I can’t breathe. I can’t drive. I have to think. I have to pull over. I look at my watch and calculate: no time. No time to stop, and no time to panic.
I read somewhere that new pilots aren’t allowed to fly at night because they can’t tell which way is up. They fly through the darkness, instruments useless, their horizon lost, totally confused and incapable of telling whether they’re upside down.
As I head toward my destination, I know just how they feel. Could I have been completely and totally duped?
I reconstruct our evening, seeing in neon lights each moment when the diabolical Josh, suave manipulator of honest, t
ruth-seeking reporters, pulled the pashmina over my eyes.
Didn’t know Mack Briggs? Of course he did. Didn’t know why Brad was asking about the e-mails? Of course he knew. Didn’t know the origin of the spam? Sure he did. Didn’t know what was going on at Aztratech? Didn’t know Brad was ready to blow the whistle? He was probably in on the whole thing, whatever it is.
I hit the steering wheel with the heel of my hand, annoyed with myself. And Brad and Josh met at a big dinner party, I remember. Probably hosted by Wes Rasmussen.

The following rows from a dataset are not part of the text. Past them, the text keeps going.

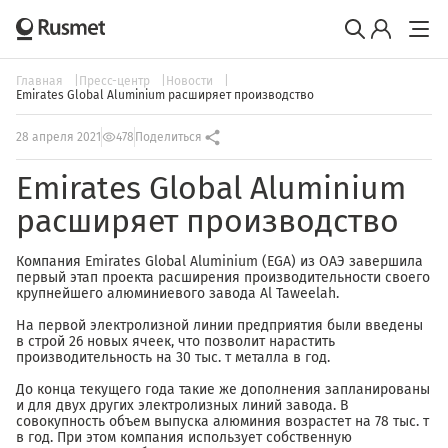
Главная
Пресс-центр
Новости
Emirates Global Aluminium расширяет производство
28 апреля 2021
478
Поделиться
Emirates Global Aluminium
расширяет производство
Компания Emirates Global Aluminium (EGA) из ОАЭ завершила
первый этап проекта расширения производительности своего
крупнейшего алюминиевого завода Al Taweelah.
На первой электролизной линии предприятия были введены
в строй 26 новых ячеек, что позволит нарастить
производительность на 30 тыс. т металла в год.
До конца текущего года такие же дополнения запланированы
и для двух других электролизных линий завода. В
совокупность объем выпуска алюминия возрастет на 78 тыс. т
в год. При этом компания использует собственную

It’s so frighteningly clear he was trying to figure out how much I knew. And I was so…lusting…for romance and affection, I didn’t even see through the deception.
I close my eyes in self-loathing, before I remember that I’m driving and that closing my eyes is not the best idea.
And there’s my exit.
When I arrive at the cemetery, a long, slow-moving caravan of cars is snaking down a narrow, unpaved road, each car puffing up a plume of gravel dust as it curves past a stone-and-masonry sign that says Eventide. I ease my Jeep onto the end of the line, and pushing my conscience out of the way, flip the switch to turn on my headlights.
It’s Mack Briggs’s funeral procession, and now I’m part of it.
The cars line up to park, one after the other, on the side of a grassy rise. Beyond that, I see a dark-green canopy set up on metal poles, rows of folding chairs underneath. The first arrivals file into the seating area, men in substantial overcoats, hatless, braving the cold. Women wrapped in extra shawls and close-fitting hats against the increasing chill, their faces somber and serious, some holding flowers and small prayer books. A little boy carrying a fire truck stumbles a bit in the gravel and he grabs the hand of the man walking next to him. I can tell they’ve both been crying. A flock of gray birds wheels gracefully over the mourners, gliding through the sky then leaving the cemetery silent.
It’s almost time for me to turn into the parking area, but now, sneaking into someone’s funeral, my conscience kicks its way back in. Questioning my own motives and attempting to retrieve my moral compass, all I can think about is getting out of here. This is a hideous invasion of privacy. This is why people hate reporters. It’s shocking, unacceptable, certainly a no-refund, no-exchange ticket to hell and eternal damnation.